The Global Terrorism Index (GTI) is a comprehensive study analysing the impact of terrorism for 163 countries covering 99.7 per cent of the world’s population.

Using data from Terrorism Tracker and other sources, the GTI produces a composite score to provide an ordinal ranking of countries on the impact of terrorism, according to the Institute for Economics & Peace (IEP). 

“The GTI scores each country on a scale from 0 to 10, where 0 represents no impact from terrorism, and 10 represents the highest measurable impact of terrorism.”

Mr Tinubu faces the twin problem of upgrading the security apparatus to keep the peace and degrading a well-funded and sophisticated terror industry.

Interethnic Insecurity

As predicted by Dataphyte, the 2023 general elections bared the ethnic and religious cleavages that inhibit unity and threaten peace in the country.

Besides setting moderate targets (global average scores) for President-elect Tinubu on improving peace and tackling terrorism, the incoming governments at all levels need to map the delicate points of growing interethnic insecurities.

A well-suited index to guide here is the positive peace index.

“Positive Peace is defined as the attitudes, institutions and structures that create and sustain peaceful societies. (It) measures the level of societal resilience of a nation or region accordingly.”

In measuring Positive peace, we discover that “The same factors that create lasting peace also lead to many other positive outcomes that societies aspire to.

“Countries with high Positive Peace are more likely to maintain their stability and recover more easily from internal and external shocks.

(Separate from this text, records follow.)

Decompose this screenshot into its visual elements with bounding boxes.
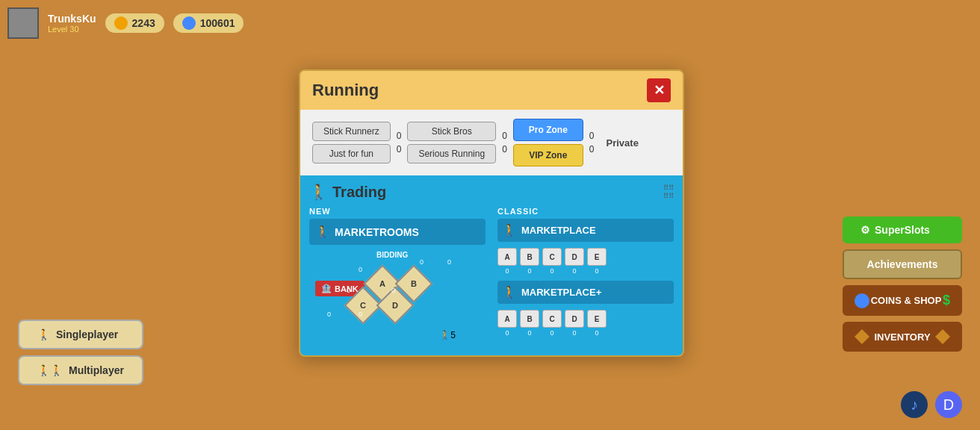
slot-b-1[interactable]: B	[520, 248, 539, 266]
bidding-label: BIDDING	[376, 251, 408, 259]
modal-close-button[interactable]: ✕	[647, 78, 671, 102]
trading-grid-icon: ⠿⠿⠿⠿	[663, 184, 674, 200]
username: TrunksKu	[48, 13, 96, 25]
gems-icon	[182, 16, 196, 30]
coins-value: 2243	[132, 17, 155, 29]
stick-bros-count: 0	[502, 131, 507, 141]
inventory-icon-right	[935, 329, 950, 344]
d-small-count-1: 0	[359, 266, 362, 273]
superslots-icon: ⚙	[860, 224, 870, 236]
marketplace-icon-1: 🚶	[502, 223, 517, 237]
superslots-button[interactable]: ⚙ SuperSlots	[843, 216, 962, 243]
slot-a-2[interactable]: A	[497, 310, 517, 328]
running-modal: Running ✕ Stick Runnerz Just for fun 0 0…	[299, 69, 684, 357]
slot-count-e2: 0	[587, 329, 607, 337]
level-label: Level 30	[48, 25, 96, 34]
multiplayer-icon: 🚶🚶	[37, 364, 63, 376]
modal-title: Running	[312, 81, 379, 100]
stick-figure-bidding: 🚶5	[439, 330, 456, 340]
achievements-label: Achievements	[867, 258, 938, 270]
slot-row-1: A B C D E	[497, 248, 674, 266]
coins-icon	[114, 16, 128, 30]
trading-title-text: Trading	[332, 184, 386, 201]
d-small-count-4: 0	[327, 311, 331, 318]
gems-badge: 100601	[173, 13, 244, 33]
run-col-counts-2: 0 0	[502, 131, 507, 155]
inventory-icon-left	[855, 329, 869, 344]
dollar-icon: $	[943, 293, 950, 308]
run-col-left: Stick Runnerz Just for fun	[312, 122, 391, 163]
trading-area: 🚶 Trading ⠿⠿⠿⠿ NEW 🚶 MARKETROOMS BIDDING	[300, 175, 683, 355]
slot-c-1[interactable]: C	[542, 248, 562, 266]
stick-bros-button[interactable]: Stick Bros	[407, 122, 496, 141]
new-label: NEW	[309, 207, 486, 216]
slot-count-c2: 0	[542, 329, 562, 337]
coins-shop-button[interactable]: COINS & SHOP $	[843, 285, 962, 316]
pro-zone-button[interactable]: Pro Zone	[513, 119, 583, 141]
trading-title: 🚶 Trading	[309, 183, 386, 201]
vip-zone-button[interactable]: VIP Zone	[513, 144, 583, 166]
coins-shop-icon	[855, 293, 869, 308]
inventory-label: INVENTORY	[874, 331, 930, 343]
modal-header: Running ✕	[300, 71, 683, 110]
discord-button[interactable]: D	[935, 391, 962, 418]
d-small-count-3: 0	[391, 287, 395, 294]
d-small-count-2: 0	[347, 287, 350, 294]
superslots-label: SuperSlots	[875, 224, 930, 236]
trading-header: 🚶 Trading ⠿⠿⠿⠿	[309, 183, 674, 201]
trading-stick-icon: 🚶	[309, 183, 328, 201]
serious-running-button[interactable]: Serious Running	[407, 144, 496, 163]
music-icon-glyph: ♪	[911, 396, 918, 414]
marketplace-label-2: MARKETPLACE+	[521, 287, 601, 298]
run-col-zone-counts: 0 0	[589, 131, 595, 155]
discord-icon-glyph: D	[943, 396, 954, 414]
slot-a-1[interactable]: A	[497, 248, 517, 266]
achievements-button[interactable]: Achievements	[843, 249, 962, 279]
top-bar: TrunksKu Level 30 2243 100601	[7, 7, 244, 39]
avatar	[7, 7, 39, 39]
marketrooms-icon: 🚶	[315, 225, 330, 239]
marketplace-box-2: 🚶 MARKETPLACE+	[497, 281, 674, 304]
slot-b-2[interactable]: B	[520, 310, 539, 328]
slot-c-2[interactable]: C	[542, 310, 562, 328]
slot-e-2[interactable]: E	[587, 310, 607, 328]
bid-count-2: 0	[447, 258, 451, 266]
slot-count-a2: 0	[497, 329, 517, 337]
bank-icon: 🏦	[321, 284, 332, 293]
slot-counts-row-1: 0 0 0 0 0	[497, 267, 674, 275]
slot-count-d1: 0	[565, 267, 584, 275]
running-options: Stick Runnerz Just for fun 0 0 Stick Bro…	[300, 110, 683, 175]
just-for-fun-button[interactable]: Just for fun	[312, 144, 391, 163]
slot-count-b2: 0	[520, 329, 539, 337]
run-col-counts-1: 0 0	[397, 131, 402, 155]
marketplace-box-1: 🚶 MARKETPLACE	[497, 219, 674, 242]
slot-count-c1: 0	[542, 267, 562, 275]
stick-runnerz-count: 0	[397, 131, 402, 141]
coins-shop-label: COINS & SHOP	[871, 295, 942, 306]
multiplayer-button[interactable]: 🚶🚶 Multiplayer	[18, 355, 143, 385]
music-button[interactable]: ♪	[901, 391, 928, 418]
slot-d-2[interactable]: D	[565, 310, 584, 328]
slot-count-d2: 0	[565, 329, 584, 337]
bottom-icons: ♪ D	[901, 391, 962, 418]
bidding-area: BIDDING 0 0 🏦 BANK A B	[309, 251, 486, 348]
slot-e-1[interactable]: E	[587, 248, 607, 266]
right-panel: ⚙ SuperSlots Achievements COINS & SHOP $…	[843, 216, 962, 352]
slot-d-1[interactable]: D	[565, 248, 584, 266]
slot-row-2: A B C D E	[497, 310, 674, 328]
marketrooms-label: MARKETROOMS	[335, 226, 419, 238]
singleplayer-label: Singleplayer	[56, 328, 118, 340]
stick-runnerz-button[interactable]: Stick Runnerz	[312, 122, 391, 141]
singleplayer-button[interactable]: 🚶 Singleplayer	[18, 320, 143, 349]
just-for-fun-count: 0	[397, 144, 402, 155]
vip-zone-count: 0	[589, 144, 595, 155]
slot-counts-row-2: 0 0 0 0 0	[497, 329, 674, 337]
multiplayer-label: Multiplayer	[69, 364, 124, 376]
serious-running-count: 0	[502, 144, 507, 155]
bid-count-1: 0	[420, 258, 424, 266]
coins-badge: 2243	[105, 13, 164, 33]
trading-content: NEW 🚶 MARKETROOMS BIDDING 0 0 🏦 BANK	[309, 207, 674, 348]
marketplace-icon-2: 🚶	[502, 285, 517, 299]
marketplace-label-1: MARKETPLACE	[521, 225, 596, 236]
inventory-button[interactable]: INVENTORY	[843, 322, 962, 352]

Through the modelling of the relationship between Positive Peace and the actual peace of a country, as measured through the Global Peace Index (GPI), it is possible to predict large falls in peace”, the IEP further explained.

To get to the root of interethnic strife in Nigeria, governments at all levels need to focus on the 8 subdomains and 24 measures of positive peace.

The people expect the Tinubu administration to do better than its predecessor in managing the delicate points of social justice and freedom across the country. Working through the intricate subdomains of positive peace could facilitate good governance, social cohesion, and economic prosperity for all.

For a man who was not served his certificate of return “a la carte”, nor indeed many of his certificates, he must brace up to surmount the enormous challenges that come with bearing the burden of 200 million people – of wearing the much-coveted crown of the President of the Federal Republic of Nigeria and serving as the Commander in Chief of its Armed Forces.